6

I have XHTML file which starts with:

<html xmlns="http://www.w3.org/1999/xhtml">

I load it:

XmlDocument xml = new XmlDocument();
StringReader sr = new StringReader(html);
XmlTextReader xmltr = new XmlTextReader(sr);
xmltr.Namespaces = false;
xml.Load(xmltr);

When I call xml.InnerXml I always got The 'xmlns' attribute is bound to the reserved namespace 'http://www.w3.org/2000/xmlns/'. exception and can't access inner xml of my XmlDocument. How to get rid of xmlns during load?

SOLUTION IS:

XmlNode xmln = xml.SelectSingleNode("//html");
if (xmln != null)
    ((XmlElement)xmln).RemoveAttribute("xmlns");
pnuts
  • 58,317
  • 11
  • 87
  • 139
Denis
  • 3,653
  • 4
  • 30
  • 43
  • Your XHTML declaration talks about `http://www.w3.org/1999/xhtml` but the error you've described talks about `http://www.w3.org/2000/xmlns` - are you sure they're both correct? – Jon Skeet Jan 27 '12 at 11:24
  • Yes, my third-party XHTML has 1999 and exception says 2000. – Denis Jan 27 '12 at 11:34
  • The more important bit is the "xhtml" vs "xmlns" bit... – Jon Skeet Jan 27 '12 at 11:36
  • Yes, and it does not work. You will always get exception when you try to touch this node in any way. But everything is okay for all other nodes. You still can get any inner node through XPath (as I do). How to fix it? – Denis Jan 27 '12 at 12:58
  • Okay, I've just reproduced the problem - and it goes away if you get rid of the "Namespaces = false" line. Why are you doing that? – Jon Skeet Jan 27 '12 at 13:17
  • I do not remember. But xml.SelectSingleNode("//title") does not work without that, currently I'm looking onto it. I appreciate your help if you know solution. – Denis Jan 27 '12 at 13:38
  • Well yes, you'd need to change your XPath to take account of namespaces... or use something else. Personally I prefer using LINQ to XML for XML work... are you able to use that instead? – Jon Skeet Jan 27 '12 at 13:43
  • I have pretty big amount of working code already, and XmlDocument fits my needs. I use SelectSingleNode to process some deep nodes. Currently I'm searching why XPath stopped to work. Still not found answer. – Denis Jan 27 '12 at 13:57
  • Well "//title" looks for a title element without a namespace. You need to search *with* namespaces - see http://stackoverflow.com/questions/561822/xpath-on-an-xml-document-with-namespace for example. – Jon Skeet Jan 27 '12 at 14:00
  • `XmlNode xmln = xml.SelectSingleNode("//html"); if (xmln != null) ((XmlElement)xmln).RemoveAttribute("xmlns");` did the trick. Thank you Jon. – Denis Jan 27 '12 at 14:46

1 Answers1

6

At a guess, the page that you are trying to parse has recently changed to XHTML, hence the namespaces?

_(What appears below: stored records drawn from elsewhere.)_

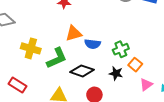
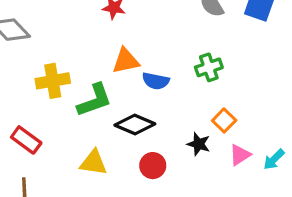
yellow cross: (31, 48) -> (53, 81), turned -30
green cross: (121, 49) -> (209, 67), moved
black star: (116, 73) -> (199, 144), moved

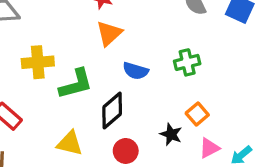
orange triangle: (126, 61) -> (109, 33), moved, turned -36
black diamond: (135, 125) -> (112, 111), turned -69

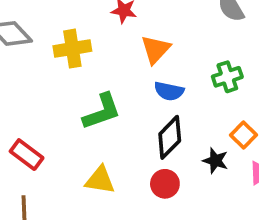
orange triangle: (109, 33) -> (156, 49), moved
yellow cross: (38, 62) -> (72, 49), moved
black diamond: (112, 111) -> (170, 137), moved

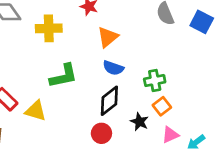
green cross: (227, 77) -> (155, 80), moved
yellow triangle: (100, 180) -> (36, 111), moved

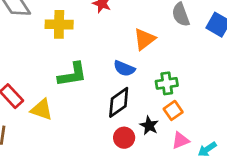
orange triangle: (108, 37) -> (145, 39), moved
red circle: (101, 133) -> (124, 138), moved

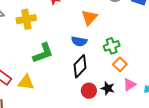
black star: (149, 126) -> (108, 88), moved

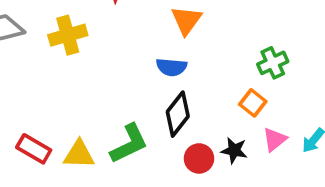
green cross: (112, 46) -> (273, 63), moved
green L-shape: (43, 53) -> (129, 144), moved

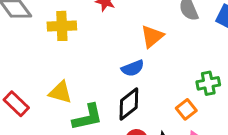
blue semicircle: (171, 67) -> (133, 68), turned -40
yellow triangle: (79, 154) -> (60, 92), moved

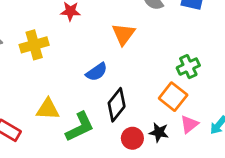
blue semicircle: (133, 68) -> (97, 72), moved
orange square: (186, 109) -> (173, 97), size x1.4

As per @JonSkeet, you shouldn't set xmltr.Namespaces = false; on your XmlTextReader

You can either

  • embrace namespaces and use XmlNameSpaceManager to manage the XHTML (xmlns="http://www.w3.org/1999/xhtml") namespace.
  • use namespace agnostic xpath such as local-name(), which will ignore the namespace: *

 xml.SelectSingleNode("/*[local-name()='html']/*[local-name()='body']")

Either way, your code will need to change to adapt to the namespaces, unless you hack the namespace out of the XML before you load it.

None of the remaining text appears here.